L’attitude des autorités libanaises est « compréhensible », d’après les diverses déclarations de responsables palestiniens à Beyrouth, car il est vrai que le Liban subit des pressions internationales de tout genre, d’autant plus que la résistance islamique du Hezbollah y est présente. Mais admettre cette réalité ne signifie pas que les frontières avec la Palestine occupée doivent être bannies aux Palestiniens. C’est pourquoi la coalition palestinienne ayant appelé au rassemblement a déclaré qu’il a été ajourné, et non supprimé, ce qui signifie qu’elle poursuivra les négociations pour permettre une présence palestinienne aux frontières, malgré l’hostilité des pro-américains libanais et des pressions américaines.
Quant à une certaine soit-disant opposition syrienne, son attitude et ses mensonges servent à alimenter la propagande sioniste, puisqu’elle a déclaré que le régime syrien aurait payé mille dollars à chaque participant à la marche du retour. Une telle attitude n’est pas nouvelle de la part des agents de l’impérialisme et du sionisme dans notre région. Non seulement ces agents refusent et craignent de montrer la réalité sur le terrain, mais depuis que la résistance existe dans notre nation, contre toutes les injustices et les oppressions, contre les occupations et colonisations de nos pays, il y a toujours eu des faibles d’esprit et des incapables malades pour tourner en dérision la résistance, pour faire douter de sa capacité à remporter des victoires, pour faire douter de la justesse de son choix et mettre en doute la moralité des résistants. Ces gens-là existent, ils sont parmi nous. Mais leurs affabulations ne cachent que leur panique de voir s’effondrer l’empire de leurs pourvoyeurs.
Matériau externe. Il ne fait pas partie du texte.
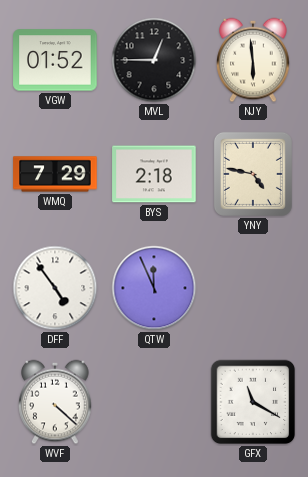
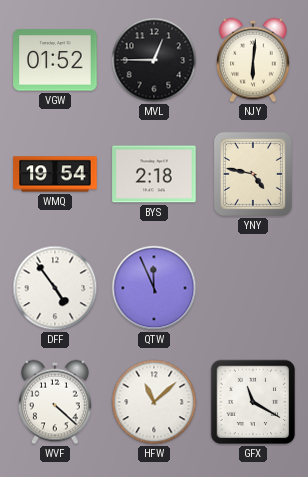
NJY: 5:59 -> 6:01
WMQ: 7:29 -> 19:54
HFW: none -> 11:08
Plus au sud, la bande de Gaza attend la flottille internationale qui a l’intention de briser le blocus imposé par les sionistes et leurs complices internationaux. Là aussi, les pressions ne se sont pas faits attendre, et même M. Ban Kin Moon, secrétaire général de l’ONU, ne s’est pas privé d’être le porte-parole des sionistes, demandant aux gouvernements occidentaux de stopper cette initiative de solidarité avec la population palestinienne de Gaza. A l’approche de la mise en route de la Flottille, les pressions deviennent de plus en plus fortes. De quoi ont peur, les colons de l’entité sioniste ? Que craignent tous les cercles impérialistes dans le monde, y compris ceux qui se prétendent « neutres », comme l’ONU et consorts ? Pourquoi se sont-ils tous mis à hurler, en chœur avec les balles tirées par les sionistes, face aux images des marches du retour que les Palestiniens ont lancées ?
Malgré la prétendue communauté internationale, et contre la colonie sioniste, nous retournerons en Palestine.